En las plataformas digitales, se lee una consigna repetida: “todas somos Mía”. Sin embargo, entre esas palabras y las ilustraciones de este libro, se abre un espacio más íntimo y desgarrador. La verdad que atraviesa cada página es la confesión de una mujer, una historia que pertenece solo a Laura, como si el destino pudiera escribirse en susurros y remiendos invisibles. Mía es el eco de una vida que, pieza a pieza, ha aprendido a sanar sus propias grietas, a coser una piel que es armadura y también herida.
Laura se muestra en su solidez, con una fuerza que parece brotar de lo inquebrantable. Pero su valentía no está libre de vértigos; su vida ha sido un salto al vacío donde cada caída se siente como un aprendizaje. Su camino es de quien avanza dejando atrás aquello que ya no puede cargar, de quien, sin mirar atrás, convierte el abandono en sanación y el dolor en transformación.
Entre estos versos y estas ilustraciones, Laura se revela como guía, como lucero para aquellas que buscan una salida en su propia oscuridad. Ella ilumina, pero sin dejar de arder, con esa chispa que solo poseen las almas que han aprendido a sobrevivirse a sí mismas. Y, sin embargo, entre la fuerza, también aparece el silencio, el vacío, el refugio en lo propio.

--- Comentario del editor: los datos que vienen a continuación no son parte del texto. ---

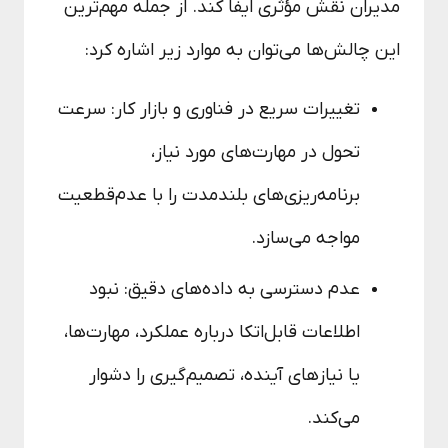
مدیران نقش مؤثری ایفا کند. از جمله مهم‌ترین
این چالش‌ها می‌توان به موارد زیر اشاره کرد:
تغییرات سریع در فناوری و بازار کار: سرعت
تحول در مهارت‌های مورد نیاز،
برنامه‌ریزی‌های بلندمدت را با عدم‌قطعیت
مواجه می‌سازد.
عدم دسترسی به داده‌های دقیق: نبود
اطلاعات قابل‌اتکا درباره عملکرد، مهارت‌ها،
یا نیازهای آینده، تصمیم‌گیری را دشوار
می‌کند.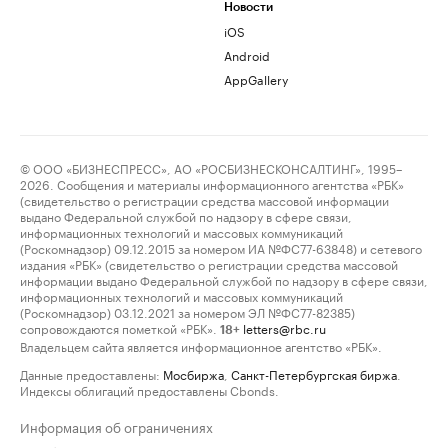
Новости
iOS
Android
AppGallery
© ООО «БИЗНЕСПРЕСС», АО «РОСБИЗНЕСКОНСАЛТИНГ», 1995–
2026. Сообщения и материалы информационного агентства «РБК»
(свидетельство о регистрации средства массовой информации
выдано Федеральной службой по надзору в сфере связи,
информационных технологий и массовых коммуникаций
(Роскомнадзор) 09.12.2015 за номером ИА №ФС77-63848) и сетевого
издания «РБК» (свидетельство о регистрации средства массовой
информации выдано Федеральной службой по надзору в сфере связи,
информационных технологий и массовых коммуникаций
(Роскомнадзор) 03.12.2021 за номером ЭЛ №ФС77-82385)
сопровождаются пометкой «РБК».
letters@rbc.ru
18+
Владельцем сайта является информационное агентство «РБК».
Данные предоставлены:
Мосбиржа
,
Санкт-Петербургская биржа
.
Индексы облигаций предоставлены Cbonds.
Информация об ограничениях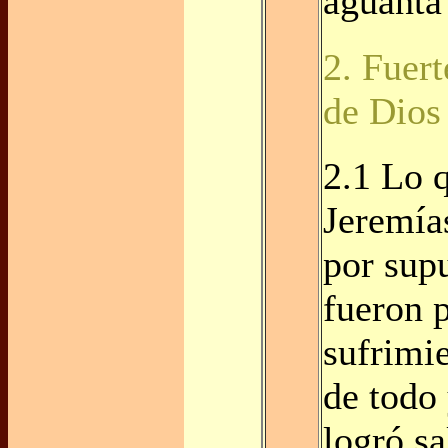
aguanta
2. Fuert
de Dios
2.1 Lo 
Jeremía
por sup
fueron 
sufrimie
de todo
logró sa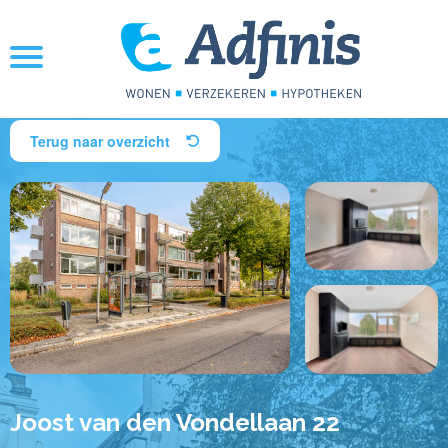
Terug naar overzicht
Joost van den Vondellaan 22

Este no es el libro de cualquiera; Mía es un latido que retumba para aquellas que son capaces de escuchar el ruido del silencio y ver en las sombras su propio reflejo. Este es el grito que rompe moldes, el que derrumba máscaras. Laura no es una más; es una presencia que resuena y transforma, que se desliza por cada recoveco y lo ilumina… o lo oscurece. Aquí, cada palabra es un estremecimiento; cada página, una confesión que late, sangra y vive.